Apr 20 – Apr 26, 2026

Preprint Report: Clinical decision tools, agent evaluation, and efficient inference methods


Across approximately 3100 CS preprints on arxiv this week, three threads stood out. Clinical AI research forms about 6% of submissions, language model research about 18%, and machine learning systems research about 9%. Within clinical AI research, multimodal hospital decision support stands out as the most active thread this week, accounting for roughly 33% of clinical AI research submissions. Work on LLM and agent evaluation for real tasks forms about 17% of language model research, with the field testing models on messier tasks that reveal hidden failure modes. Work on efficient inference methods forms about 11% of machine learning systems research, where the pressure is to cut cost without losing usable structure.

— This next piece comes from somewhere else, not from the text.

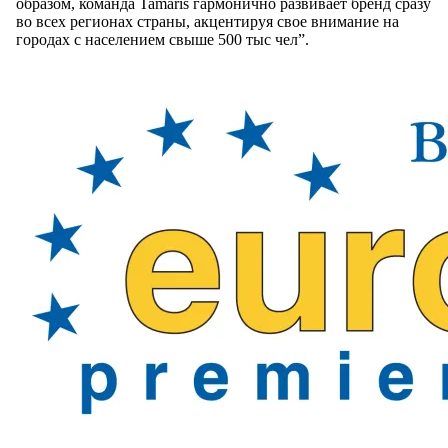
образом, команда Tamaris гармонично развивает бренд сразу
во всех регионах страны, акцентируя свое внимание на
городах с населением свыше 500 тыс чел”.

Bedside models meet deployment

Across the clinical prediction work, the pressure has shifted from building another risk score to showing how a model might survive contact with hospital practice. An Integrated Framework for Explainable, Fair, and Observable Hospital Readmission Prediction: Development and Validation on MIMIC-IV adds calibrated outputs, subgroup checks, and observability hooks to the familiar readmission task, addressing the common problem of models that look fine offline but give little help once deployed. Machine Intelligence-Driven Forecasting for ED Triage and Dynamic Hospital Patient Routing tackles emergency department triage and routing with a broader operational framing, aiming to support flow decisions rather than a single diagnosis. High-resolution disconnectome predicts outcome and response to thrombectomy in basilar artery occlusion pushes the same translational instinct into stroke care, using lesion-disconnection structure to predict who benefits from intervention.

Harder tests for agents

In the agent and LLM block, the mood is less about claiming general capability and more about finding where systems break. AgentSearchBench: A Benchmark for AI Agent Search in the Wild addresses the easy-benchmark problem by grounding search tasks in live, messy environments where retrieval, planning, and execution all matter. Seeing the Whole Elephant: A Benchmark for Failure Attribution in LLM-based Multi-Agent Systems goes after another blind spot, separating whether a bad outcome came from coordination, tool use, or the underlying model itself. Measuring and Mitigating Persona Distortions from AI Writing Assistance adds a different kind of stress test, showing that assistance can warp the user's voice and then proposing mitigation strategies, which turns evaluation toward behavioral side effects rather than task accuracy alone.

Efficiency with structure

Away from the biomedical surge, several methods preprints are trying to speed up inference and retrieval without treating hardware or data patterns as afterthoughts. Guess-Verify-Refine: Data-Aware Top-K for Sparse-Attention Decoding on Blackwell via Temporal Correlation targets sparse-attention decoding, using temporal correlation to avoid wasting work on unlikely candidates while keeping the search focused enough to matter on modern GPUs. RouteLMT: Learned Sample Routing for Hybrid LLM Translation Deployment addresses a related efficiency problem by learning which inputs deserve the expensive model path and which do not. COMPASS: A Unified Decision-Intelligence System for Navigating Performance Trade-off in HPC tackles the same broader pressure from the systems side, helping operators choose among competing throughput and efficiency trade-offs instead of tuning by hand.